At its heart, Covering Home is about understanding that children “continually need to be actively, emotionally, and thoughtfully engaged.” When children are young, play should be ever-present in their lives, and as adults we should structure safe environments where children can create, imagine, and discover. As children move into the mid-to-late elementary years, they develop emotions and feelings that shape their worldview. And, as children become teenagers, providing intellectual opportunities for them to test out their ideas and thoughts is critical to their development as productive citizens.
Certainly, different developmental stages call for different amounts of these elements—and every child is unique—but according to Petrash, these elements work together to form a “three dimensional” picture of what young people need and deserve to develop into emotionally stable people.
More than ever, schools and families need to partner with each other to form a healthy and strong foundation for children. For parents, summer provides an awesome opportunity to spend quality time with their kids. I hope this summer you have been able to celebrate life’s moments, both big and small. Regular traditions, activities, and family experiences create a sense of security and safeness for children, establishing positive emotions around time and place. In the summer, time seems to stop for children: it is during these moments when our imprint as parents can be the strongest.

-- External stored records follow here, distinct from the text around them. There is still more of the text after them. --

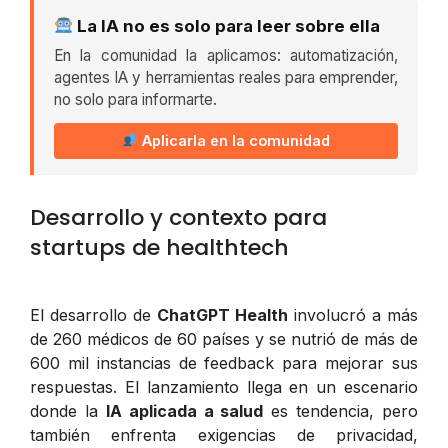
La IA no es solo para leer sobre ella
En la comunidad la aplicamos: automatización,
agentes IA y herramientas reales para emprender,
no solo para informarte.
Aplicarla en la comunidad
Desarrollo y contexto para
startups de healthtech
El desarrollo de
ChatGPT Health
involucró a más
de 260 médicos de 60 países y se nutrió de más de
600 mil instancias de feedback para mejorar sus
respuestas. El lanzamiento llega en un escenario
donde la
IA aplicada a salud
es tendencia, pero
también enfrenta exigencias de privacidad,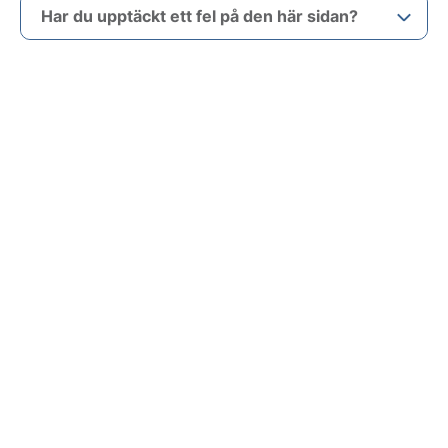
Har du upptäckt ett fel på den här sidan?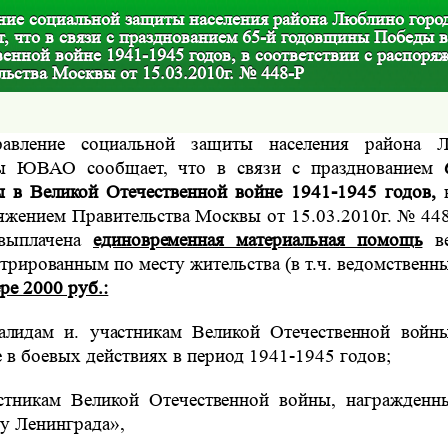
ние социальной защиты населения района Люблино го
т, что в связи с празднованием 65-й годовщины Победы 
енной войне 1941-1945 годов, в соответствии с распоря
ьства Москвы от 15.03.2010г. № 448-Р
равление социальной защиты населения района 
вы
ЮВАО сообщает, что в связи с празднованием
ы в Великой
Отечественной войне 1941-1945 годов,
яжением Правительства Москвы от 15.03.2010г. № 448-
 выплачена
единовременная материальная помощь
в
стрированным по
месту жительства (в т.ч. ведомственн
ре 2000 руб.:
алидам и. участникам Великой Отечественной вой
е в
боевых действиях в период 1941-1945 годов;
стникам Великой Отечественной войны, награжден
ну
Ленинграда»,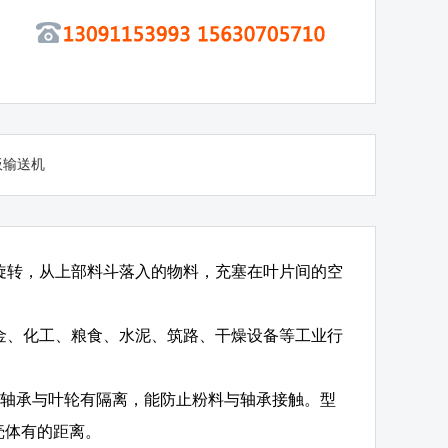
板输送机
内旋转，从上部料斗落入的物料，充塞在叶片间的空
冶金、化工、粮食、水泥、筑路、干燥设备等工业行
C两端轴承与叶轮有隔离，能防止粉料与轴承接触。型
壳体有的距离。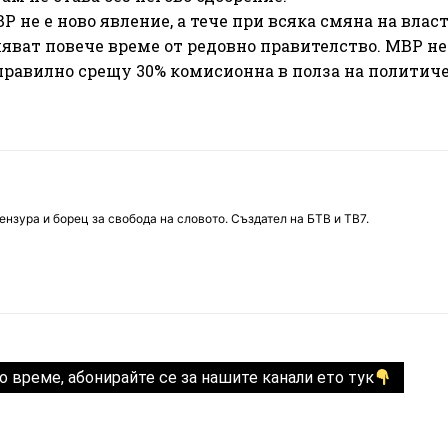
 не е ново явление, а тече при всяка смяна на власт
яват повече време от редовно правителство. МВР не
 правилно срещу 30% комисионна в полза на политич
нзура и борец за свобода на словото. Създател на БТВ и ТВ7.
о време, абонирайте се за нашите канали ето тук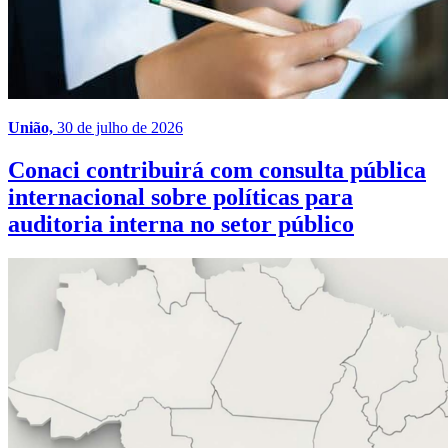
União,
30 de julho de 2026
Conaci contribuirá com consulta pública
internacional sobre políticas para
auditoria interna no setor público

In a similar fashion, schools work to create routines and structures that allow students to feel cared for, emotionally safe, and academically challenged. At GSB, we are fortunate to have educators who understand that the framework they create and the words they use have a far-reaching impact on students.

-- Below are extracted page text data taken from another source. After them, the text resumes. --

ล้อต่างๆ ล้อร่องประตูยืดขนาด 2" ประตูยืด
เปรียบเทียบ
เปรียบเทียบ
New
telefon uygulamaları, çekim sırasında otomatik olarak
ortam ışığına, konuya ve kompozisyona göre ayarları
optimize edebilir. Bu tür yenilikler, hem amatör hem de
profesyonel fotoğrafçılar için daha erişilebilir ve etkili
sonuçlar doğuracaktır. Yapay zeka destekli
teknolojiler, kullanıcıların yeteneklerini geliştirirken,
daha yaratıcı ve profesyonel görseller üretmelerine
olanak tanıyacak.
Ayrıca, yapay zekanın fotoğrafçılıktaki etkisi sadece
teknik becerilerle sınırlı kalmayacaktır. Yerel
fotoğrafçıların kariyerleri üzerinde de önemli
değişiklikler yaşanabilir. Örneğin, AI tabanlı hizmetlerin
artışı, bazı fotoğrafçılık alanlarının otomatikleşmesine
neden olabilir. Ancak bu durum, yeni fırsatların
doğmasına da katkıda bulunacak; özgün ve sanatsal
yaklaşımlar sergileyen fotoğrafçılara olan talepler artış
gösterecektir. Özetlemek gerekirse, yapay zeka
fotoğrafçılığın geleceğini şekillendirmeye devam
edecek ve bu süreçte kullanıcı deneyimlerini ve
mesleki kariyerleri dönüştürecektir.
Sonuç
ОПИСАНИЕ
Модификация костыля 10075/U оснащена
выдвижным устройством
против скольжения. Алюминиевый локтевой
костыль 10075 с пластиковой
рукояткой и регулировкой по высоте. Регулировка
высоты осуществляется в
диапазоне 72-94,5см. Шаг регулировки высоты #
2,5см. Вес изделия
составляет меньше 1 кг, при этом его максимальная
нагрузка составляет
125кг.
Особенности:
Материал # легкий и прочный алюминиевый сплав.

In combination, families and schools serve a similar mission—to raise healthy young people who are prepared to be leaders of tomorrow. At every turn, it’s important that we consider the impact we are making with children, as they are always watching and listening to the adults in their lives.
The great Willie Mays is credited for once saying, “good players can play with their bodies, but great players play with their hearts and minds as well.” As the summer slips by, I hope you are finding the right combination with your child[ren]. September will soon be here, and when it is our faculty will be ready to challenge, embrace, and encourage our students in ways that promote goodness and positivity.
Happy late July and we’ll see you soon!
- Covering Home, by Jack Petrash (2000).
- Stretch: Unlock the Power of Less and Achieve More Than You Ever Imagined, by Scott Sonenshein (2017).
- Goodnight Moon, by Margaret Wise Brown—simply the best children’s book ever!